[Saved entries]
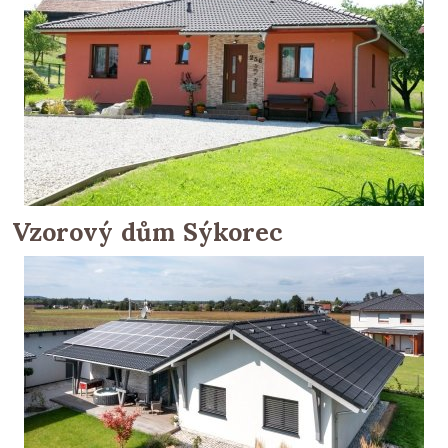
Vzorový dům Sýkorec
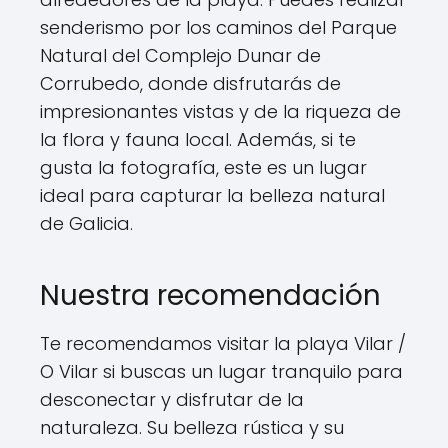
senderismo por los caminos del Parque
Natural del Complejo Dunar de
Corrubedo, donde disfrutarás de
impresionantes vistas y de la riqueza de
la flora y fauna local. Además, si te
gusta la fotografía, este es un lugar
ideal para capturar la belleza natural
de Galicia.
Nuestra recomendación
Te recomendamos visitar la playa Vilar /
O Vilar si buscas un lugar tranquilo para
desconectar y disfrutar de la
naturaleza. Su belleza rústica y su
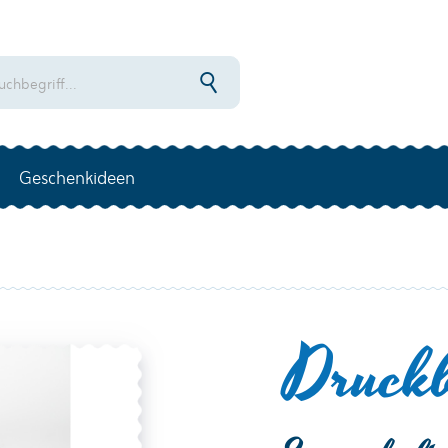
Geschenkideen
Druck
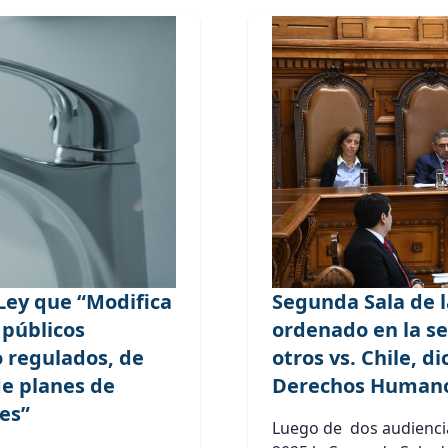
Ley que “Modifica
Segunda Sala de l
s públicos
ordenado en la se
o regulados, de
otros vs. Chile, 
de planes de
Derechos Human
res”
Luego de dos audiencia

...

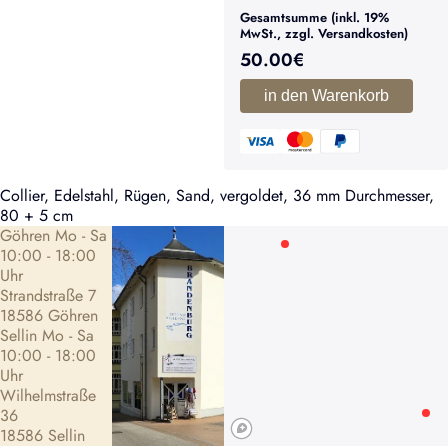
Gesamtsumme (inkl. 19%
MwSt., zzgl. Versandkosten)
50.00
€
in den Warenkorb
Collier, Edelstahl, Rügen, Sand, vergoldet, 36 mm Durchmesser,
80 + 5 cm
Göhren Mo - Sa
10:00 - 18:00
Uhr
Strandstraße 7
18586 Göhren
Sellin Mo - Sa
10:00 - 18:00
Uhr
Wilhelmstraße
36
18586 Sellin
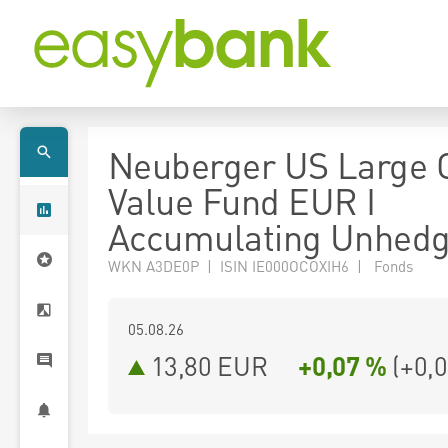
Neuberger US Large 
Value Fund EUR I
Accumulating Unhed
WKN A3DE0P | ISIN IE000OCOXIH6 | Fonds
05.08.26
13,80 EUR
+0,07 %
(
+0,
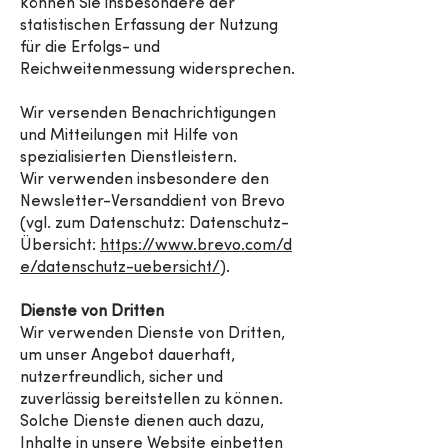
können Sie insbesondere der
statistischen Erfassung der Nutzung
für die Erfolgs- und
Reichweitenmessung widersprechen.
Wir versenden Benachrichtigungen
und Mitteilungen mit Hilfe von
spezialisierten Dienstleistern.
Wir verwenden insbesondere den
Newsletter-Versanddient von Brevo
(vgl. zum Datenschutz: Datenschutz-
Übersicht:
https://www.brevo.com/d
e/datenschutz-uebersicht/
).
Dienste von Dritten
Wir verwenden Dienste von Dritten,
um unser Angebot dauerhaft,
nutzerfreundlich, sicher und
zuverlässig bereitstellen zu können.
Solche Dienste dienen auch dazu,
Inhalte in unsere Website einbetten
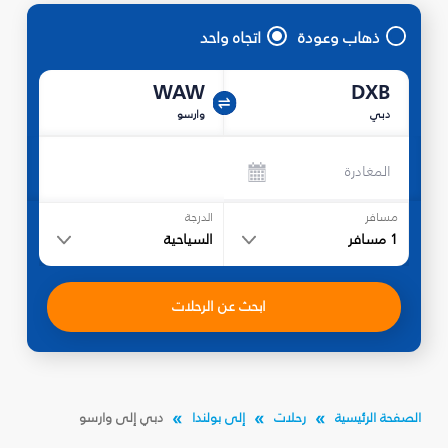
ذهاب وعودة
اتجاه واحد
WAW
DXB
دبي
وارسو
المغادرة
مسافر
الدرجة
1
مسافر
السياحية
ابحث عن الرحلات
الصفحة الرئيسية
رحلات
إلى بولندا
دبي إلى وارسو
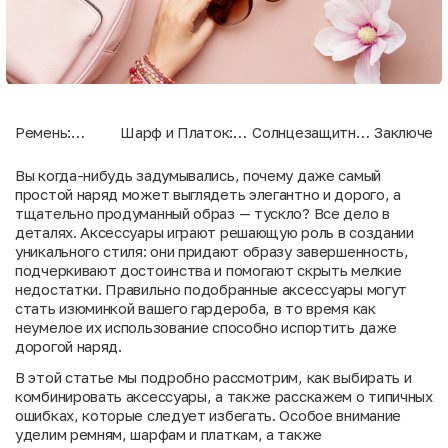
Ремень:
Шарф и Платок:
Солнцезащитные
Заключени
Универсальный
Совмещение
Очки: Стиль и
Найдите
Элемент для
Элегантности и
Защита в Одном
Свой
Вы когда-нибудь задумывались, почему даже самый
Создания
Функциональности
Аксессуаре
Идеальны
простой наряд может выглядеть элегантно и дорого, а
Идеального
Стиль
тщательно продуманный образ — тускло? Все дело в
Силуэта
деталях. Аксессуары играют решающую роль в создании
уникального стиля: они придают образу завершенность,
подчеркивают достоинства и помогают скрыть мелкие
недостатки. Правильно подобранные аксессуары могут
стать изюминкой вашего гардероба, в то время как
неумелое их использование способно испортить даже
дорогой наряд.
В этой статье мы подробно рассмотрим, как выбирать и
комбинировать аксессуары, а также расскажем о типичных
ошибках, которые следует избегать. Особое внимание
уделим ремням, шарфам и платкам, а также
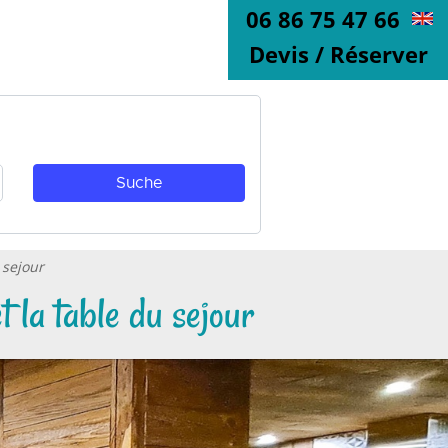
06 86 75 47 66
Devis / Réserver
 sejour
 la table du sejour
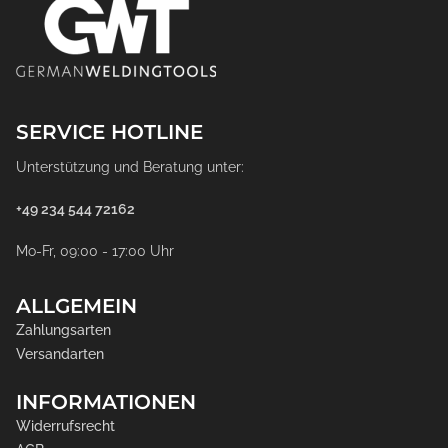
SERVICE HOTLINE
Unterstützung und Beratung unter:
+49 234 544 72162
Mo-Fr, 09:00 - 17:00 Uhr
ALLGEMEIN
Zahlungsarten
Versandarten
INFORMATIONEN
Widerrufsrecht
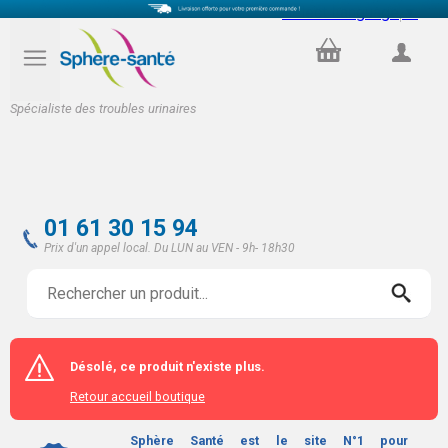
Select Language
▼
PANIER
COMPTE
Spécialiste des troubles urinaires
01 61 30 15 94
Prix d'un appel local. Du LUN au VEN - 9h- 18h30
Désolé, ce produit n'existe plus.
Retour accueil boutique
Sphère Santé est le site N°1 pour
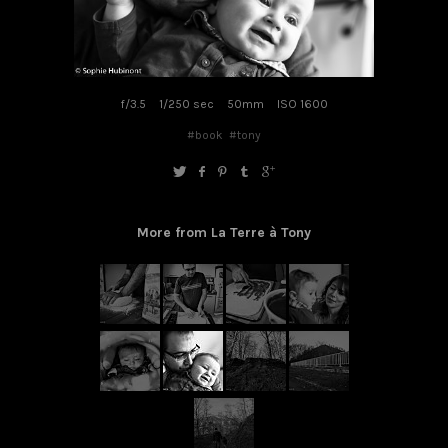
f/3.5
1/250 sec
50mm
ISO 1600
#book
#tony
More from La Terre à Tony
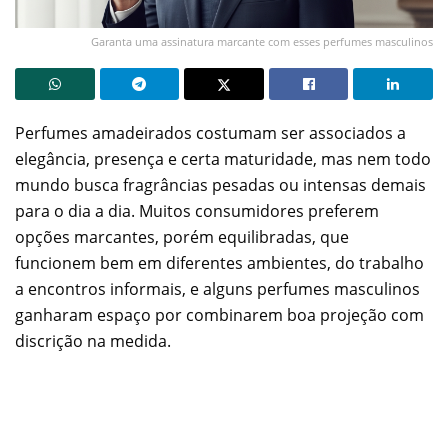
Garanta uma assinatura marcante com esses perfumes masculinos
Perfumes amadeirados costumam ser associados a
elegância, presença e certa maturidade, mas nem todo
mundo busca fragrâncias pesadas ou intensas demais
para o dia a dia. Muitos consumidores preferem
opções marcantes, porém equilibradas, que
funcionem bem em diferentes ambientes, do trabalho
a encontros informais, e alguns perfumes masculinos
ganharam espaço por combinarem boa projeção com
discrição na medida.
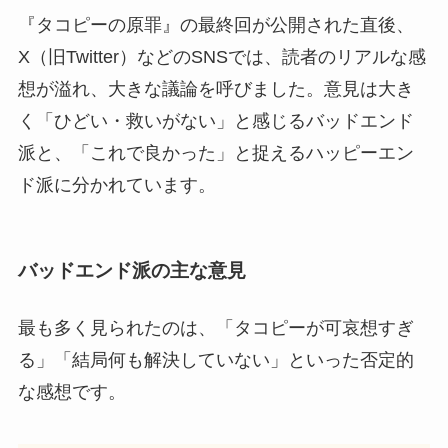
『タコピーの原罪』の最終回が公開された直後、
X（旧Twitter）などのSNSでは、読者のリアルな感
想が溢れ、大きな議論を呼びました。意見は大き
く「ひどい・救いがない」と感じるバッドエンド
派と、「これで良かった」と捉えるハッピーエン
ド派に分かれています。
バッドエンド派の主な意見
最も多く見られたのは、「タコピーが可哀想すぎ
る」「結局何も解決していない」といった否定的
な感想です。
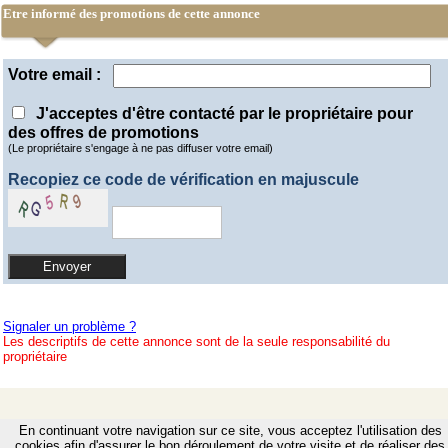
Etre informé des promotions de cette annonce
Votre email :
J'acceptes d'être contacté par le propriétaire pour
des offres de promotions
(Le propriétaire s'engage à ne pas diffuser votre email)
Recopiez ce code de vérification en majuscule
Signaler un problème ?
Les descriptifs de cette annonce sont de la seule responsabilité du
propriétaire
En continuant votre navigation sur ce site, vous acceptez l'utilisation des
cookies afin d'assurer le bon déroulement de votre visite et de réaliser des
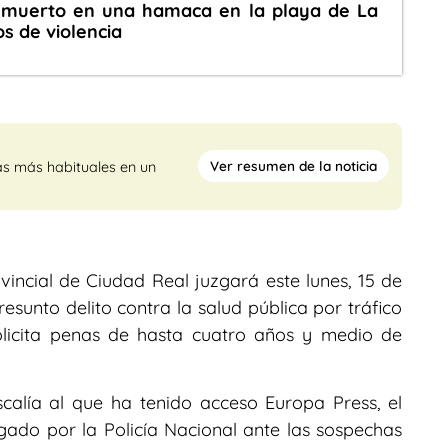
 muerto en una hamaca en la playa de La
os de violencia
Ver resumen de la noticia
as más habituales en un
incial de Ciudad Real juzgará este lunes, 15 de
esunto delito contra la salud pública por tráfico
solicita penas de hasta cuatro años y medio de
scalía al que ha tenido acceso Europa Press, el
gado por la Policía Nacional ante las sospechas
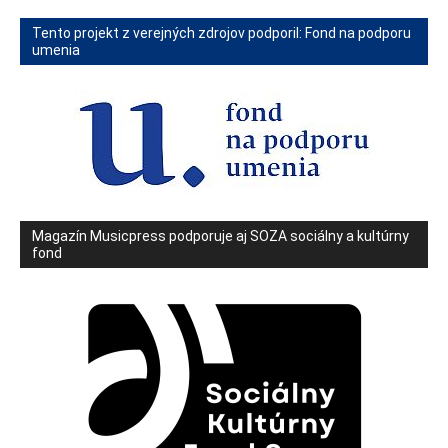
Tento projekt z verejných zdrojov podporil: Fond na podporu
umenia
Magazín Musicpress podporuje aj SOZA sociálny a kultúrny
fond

* EXERCISE DESCRIPTION: Copy out each line of the entries above that holds "masculinos".

* RESPONSE TO THIS EXERCISE:
Garanta uma assinatura marcante com esses perfumes masculinos
a encontros informais, e alguns perfumes masculinos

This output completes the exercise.